The exhibition features three large monochromatic wall pieces—Sia o no così, rosa; Così, rosa; Sia o no così, azzurro—painted in 2009 in densely layered color, ritually applied in the same manner at the same time of day. They are juxtaposed with the sculpture Colonna nel vuoto, 2019, a column built from a painted wooden frame. In dialogue with Campo Baeza’s isotropic gallery, the sculpture can be seen as a symbol, a possible source of reinterpretation and innovation in the relationship between art and architecture.
Alongside the paintings and column is Disco, 1981, a piece created from black lacquered wood inserted into one of the walls. Disco introduces a magical and asymmetrical element to the space—a presence suggesting a sense of the sublime.
Parole di colore is a reflection on Spalletti’s work in relation to the cube designed by Alberto Campo Baeza; a space that feels like a sanctuary. As Spalletti explained, “In my work, there is always a desire to offer a space in which to feel good, in which to feel enveloped and somehow protected. The most important value for me is the gift.”
Generous support for Ettore Spalletti: Parole di colore is provided by Marian Goodman Gallery, Galleria Lia Rumma, and Vistamare.

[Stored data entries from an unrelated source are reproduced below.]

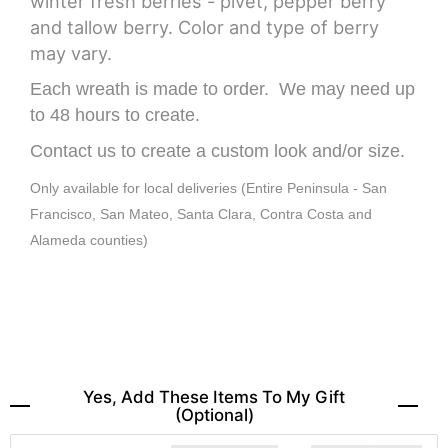
winter fresh berries - pivet, pepper berry
and tallow berry. Color and type of berry
may vary.
Each wreath is made to order. We may need up
to 48 hours to create.
Contact us to create a custom look and/or size.
Only available for local deliveries (Entire Peninsula - San
Francisco, San Mateo, Santa Clara, Contra Costa and
Alameda counties)
Yes, Add These Items To My Gift
(optional)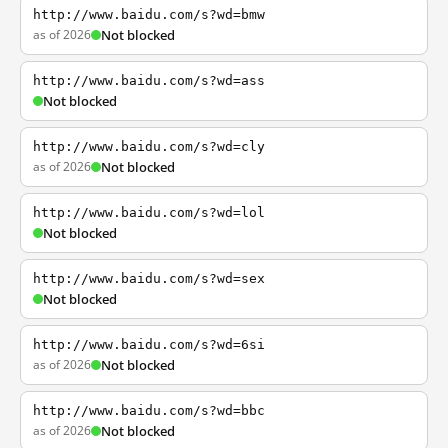
http://www.baidu.com/s?wd=bmw
as of 2026
Not blocked
http://www.baidu.com/s?wd=ass
Not blocked
http://www.baidu.com/s?wd=cly
as of 2026
Not blocked
http://www.baidu.com/s?wd=lol
Not blocked
http://www.baidu.com/s?wd=sex
Not blocked
http://www.baidu.com/s?wd=6si
as of 2026
Not blocked
http://www.baidu.com/s?wd=bbc
as of 2026
Not blocked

The third exhibition, on view through March 31, 2025, is Carlo Scarpa: Timeless Masterpieces, a selection of fifty-six exquisite Murano glassworks from the Olnick Spanu Collection.
Curated by Marino Barovier, the exhibition reconstructs the creative journey of the renowned architect from 1926 to 1947, a period during which he collaborated with the two most prominent Murano glassmakers of the time: M.V.M. Cappellin & Co. and Venini.

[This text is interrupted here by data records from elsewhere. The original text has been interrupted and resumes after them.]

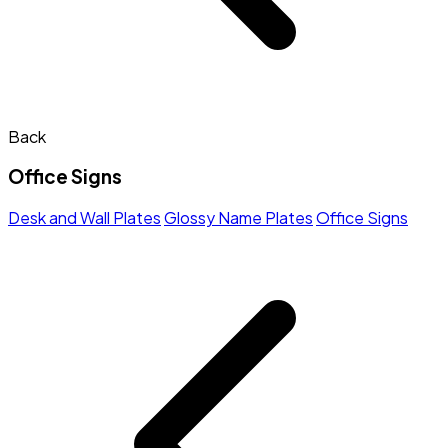
Back
Office Signs
Desk and Wall Plates
Glossy Name Plates
Office Signs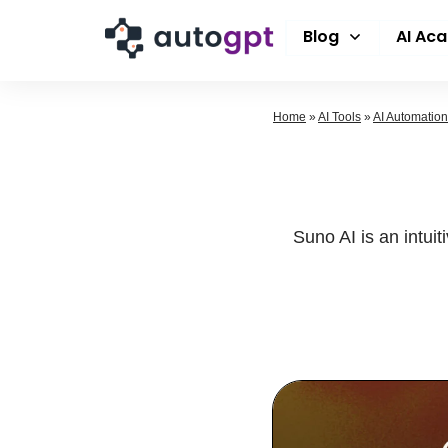
Blog
AI Ac
Home
»
AI Tools
»
AI Automation
Suno AI is an intui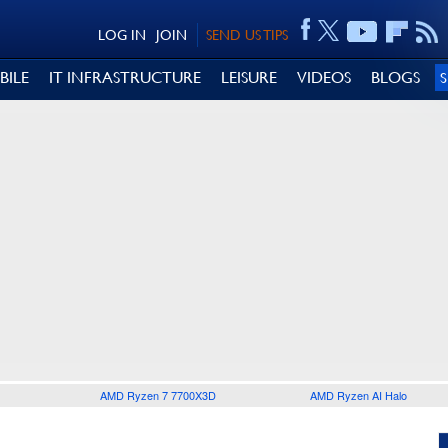
LOG IN
JOIN
SEND US TIPS
BILE
IT INFRASTRUCTURE
LEISURE
VIDEOS
BLOGS
AMD Ryzen 7 7700X3D
AMD Ryzen AI Halo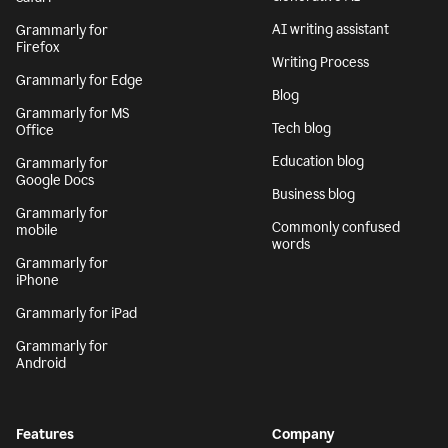
AI writing assistant
Grammarly for
Firefox
Writing Process
Grammarly for Edge
Blog
Grammarly for MS
Tech blog
Office
Education blog
Grammarly for
Google Docs
Business blog
Grammarly for
Commonly confused
mobile
words
Grammarly for
iPhone
Grammarly for iPad
Grammarly for
Android
Features
Company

“The term ‘masterpieces’ is the most appropriate for these glass works,” Barovier says, “as they are extraordinary works in terms of design and material quality; works that have made history in the workshops where they were created and are reference points for the artistic panorama of 20th-century Murano glass.”

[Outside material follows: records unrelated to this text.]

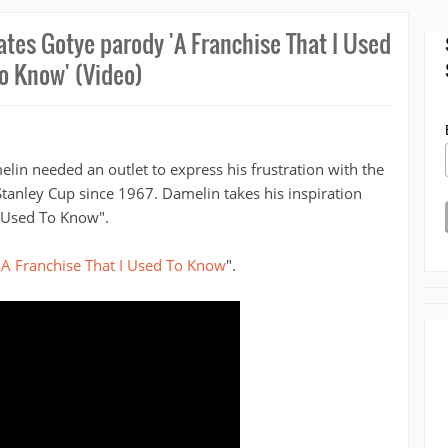
ates Gotye parody 'A Franchise That I Used
o Know' (Video)
in needed an outlet to express his frustration with the
tanley Cup since 1967. Damelin takes his inspiration
 Used To Know".
"
A Franchise That I Used To Know
".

The Olnick Spanu Collection comprises five hundred and ninety-six Murano works by forty-three artists and designers, among them Vittorio Zecchin, Artisti Barovier, Napoleone Martinuzzi, Fulvio Bianconi, Massimo Vignelli, Thomas Stearns, Giorgio Vigna and Yoichi Ohira. The Olnick Spanu Collection preserves one hundred and fifty-six masterpieces by Scarpa, making it one of the world’s largest collections of his work.
Among the glassworks created for M.V.M, the exhibition features the Pasta vitrea series, created between 1929 and 1930 and distinguished by their brilliant colors, material consistency, and gold-leaf application. Among the glassworks created for Venini, notable examples include a vase and cup from the Laccati neri e rossi series from 1940, whose characteristic coloring gives them the appearance of Chinese lacquer.
“In the furnace, Scarpa observes everything, he is curious and thirsty for knowledge, eager to manipulate the material, change its appearance, colors, and forms,” Barovier writes. “His journey takes place discreetly alongside the glass masters who have the experience, who know the tricks of an ancient craft rooted in tradition passed down from master to master. But he himself becomes a master: he engages in lengthy conversations with the artisans, especially with masters Ferdinando Toso, known as Fei, and Arturo Biasutto, known as Boboli, with whom he establishes a privileged relationship. He stimulates research and opens the way to unexpected proposals.”